Parrot v. Wells Fargo & Co. (Nitro-Glycerine Case)

82 U.S. (15 Wall.) 524 (1872)



No one is responsible for injuries resulting from unavoidable accident whilst engaged in a lawful business. A party charging negligence as a ground of action must prove it. He must show that the defendant, by his act or by his omission, has violated some duty incumbent upon him, which has caused the injury complained of. The cases between passengers and carriers for injuries stand upon a different footing. The contract of the carrier being to carry safely, the proof of the injury usually establishes a prima facie case, which the carrier must overcome. His contract is shown, prima facie at least, to have been violated by the injury. Outside of these cases, in which a positive obligation is cast upon the carrier to perform safely a special service, the presumption is that the party has exercised such care as men of ordinary prudence and caution would exercise under similar circumstances, and if he has not, the plaintiff must prove it.

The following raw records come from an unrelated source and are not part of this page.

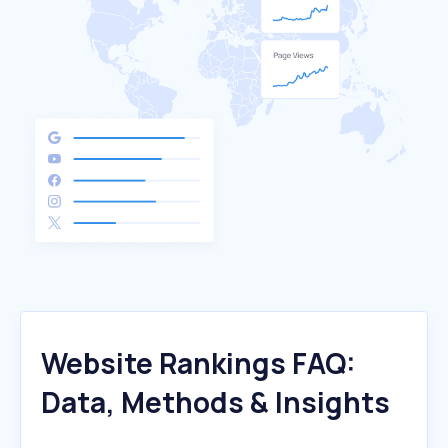
Website Rankings FAQ:
Data, Methods & Insights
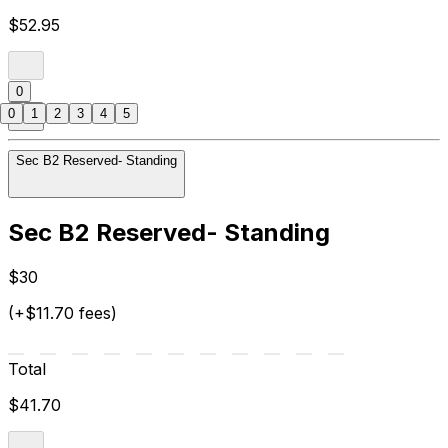
$52.95
0
0
1
2
3
4
5
Sec B2 Reserved- Standing
Sec B2 Reserved- Standing
$30
(+$11.70 fees)
Total
$41.70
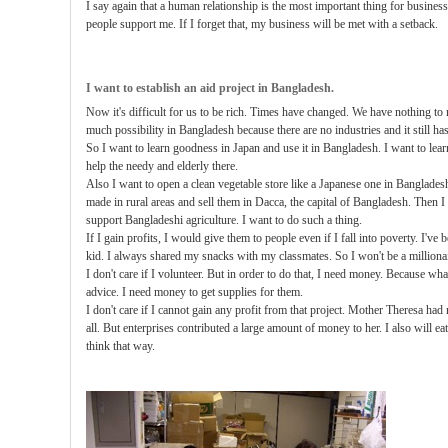
I say again that a human relationship is the most important thing for busines
people support me. If I forget that, my business will be met with a setback.
I want to establish an aid project in Bangladesh.
Now it's difficult for us to be rich. Times have changed. We have nothing to 
much possibility in Bangladesh because there are no industries and it still h
So I want to learn goodness in Japan and use it in Bangladesh. I want to lea
help the needy and elderly there.
Also I want to open a clean vegetable store like a Japanese one in Banglades
made in rural areas and sell them in Dacca, the capital of Bangladesh. Then I
support Bangladeshi agriculture. I want to do such a thing.
If I gain profits, I would give them to people even if I fall into poverty. I've
kid. I always shared my snacks with my classmates. So I won't be a millionai
I don't care if I volunteer. But in order to do that, I need money. Because w
advice. I need money to get supplies for them.
I don't care if I cannot gain any profit from that project. Mother Theresa had 
all. But enterprises contributed a large amount of money to her. I also will e
think that way.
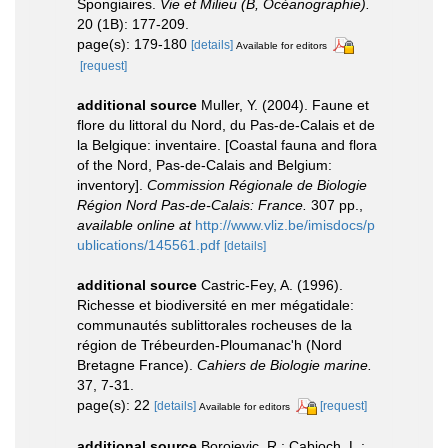
Spongiaires.
Vie et Milieu (B, Océanographie).
20 (1B): 177-209.
page(s): 179-180
[details]
Available for editors
[request]
additional source
Muller, Y. (2004). Faune et
flore du littoral du Nord, du Pas-de-Calais et de
la Belgique: inventaire. [Coastal fauna and flora
of the Nord, Pas-de-Calais and Belgium:
inventory].
Commission Régionale de Biologie
Région Nord Pas-de-Calais: France.
307 pp.
,
available online at
http://www.vliz.be/imisdocs/p
ublications/145561.pdf
[details]
additional source
Castric-Fey, A. (1996).
Richesse et biodiversité en mer mégatidale:
communautés sublittorales rocheuses de la
région de Trébeurden-Ploumanac'h (Nord
Bretagne France).
Cahiers de Biologie marine.
37, 7-31.
page(s): 22
[details]
[request]
Available for editors
additional source
Borojevic, R.; Cabioch, L.;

Plaintiff landlord's buildings were damaged by a package that exploded. Defendant tenants did not know the contents of the package or have any reason to suspect its dangerous character. The trial court held that the tenants were not liable for injuries to that portion of the buildings not covered by their lease. On appeal, the United States Supreme Court affirmed.


Can defendant's be held liable for negligence?




The tenants, as carriers, had no duty to require knowledge of the contents of the package unless there were good grounds for believing that the package contained something dangerous. The Court held that the tenants, being ignorant of the contents of the package received in their regular course of business, were not guilty of negligence in introducing the package into their place of business and handling it in the same manner as other packages of similar outward appearance were usually handled. They were not liable for injuries resulting from an unavoidable accident that occurred while they were engaged in a lawful business and exercising the standard of care required of a person of ordinary prudence and caution.